The court heard he then got into the back of his dad’s taxi. DS Burrows said at 4.39pm Sharpe received an automated payment message for the M6 toll and then CCTV showed him refuelling the car at a BP garage in Chievely. At 6.44pm Melanie Smith sent him a message that said “don’t leave him till u now he’s safe x”.
The prosecution said Sharpe later made the return journey from Portsmouth back to Liverpool, while Connor Smith made the journey to Spain. The court heard his passport was used at the Hotel Mediodia in Madrid on December 10 while recovered phone data showed pictures of him in the Mijas area in January 2022.
During the prosecution’s opening Mr Wright told the jury that Wilson and Smith had travelled on foot to the “kill point”, wearing black face masks and gloves and with their hoods pulled up.

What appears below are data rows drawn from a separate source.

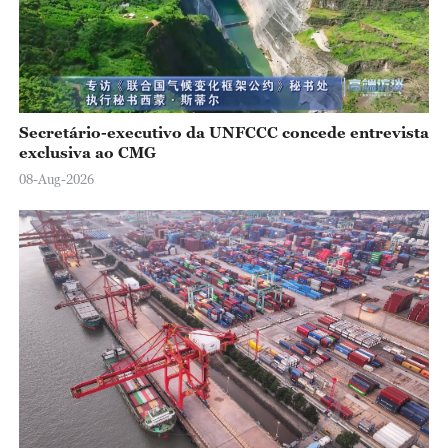
Secretário-executivo da UNFCCC concede entrevista
exclusiva ao CMG
08-Aug-2026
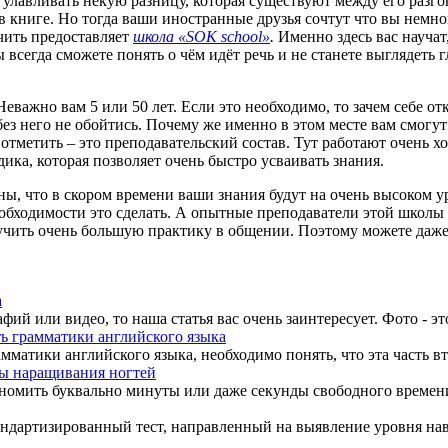
т улавливать некую разницу, которая существуют между его раз
в книге. Но тогда ваши иностранные друзья сочтут что вы нем
чить предоставляет
школа «SOK school»
.
Именно здесь вас науча
всегда сможете понять о чём идёт речь и не станете выглядеть 
еважно вам 5 или 50 лет. Если это необходимо, то зачем себе о
 без него не обойтись. Почему же именно в этом месте вам смог
ы отметить – это преподавательский состав. Тут работают очень
ика, которая позволяет очень быстро усваивать знания.
ы, что в скором времени ваши знания будут на очень высоком ур
еобходимости это сделать. А опытные преподаватели этой школ
чить очень большую практику в общении. Поэтому можете даже не
а
й или видео, то наша статья вас очень заинтересует. Фото - это
ь грамматики английского языка
атики английского языка, необходимо понять, что эта часть вто
ы наращивания ногтей
номить буквально минуты или даже секунды свободного времени, 
 стандартизированный тест, направленный на выявление уровня н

He added once there the two gunmen “were in the area knowing that Nyle Corrigan was going to be present. They were waiting for him and this was a trap.”
Mr Wright told the jury that Mr Corrigan’s killers “exchanged words with their target before and after the shot”, that went through his spine and shredded an artery. They then left him to die before they used his Sur-Ron electric bike to escape.
The court previously heard that “the origins of the dispute lie with a man called Liam Cohen”. Mr Wright said Mr Cohen also lived on Little Moss Hey with his partner Kayleigh Donnelly and had previously been on good terms with Mr Corrigan but the relationship “had soured” because of an unpaid debt.
The court heard the dispute culminated on November 9 when Mr Corrigan sent Ms Donnelly a message calling her a “cheeky c***”. Mr Wright said the “minor debt” escalated and an “irritated” Mr Cohen had “brought in” distant relative Wilson.
The prosecution said a team of men later gathered around Wilson and went to Mr Corrigan’s house demanding to know where he was. Mr Wright told the court that the group said “Nyle was dead”, and when Ms Corrigan left to go to her granddad’s house they followed her in the car and shouted her brother “should not start something if he wasn’t going to finish it”.
Coggins, of The Spinney, Stockbridge Village; Llewellyn, formerly of Olivette Way, St Helens; Smith of Midway Road in Huyton; Wilson, of no fixed address, and Melanie Smith and Mark Sharpe, both also of Midway Road, deny the charges before them. The trial before Mr Justice Goose continues.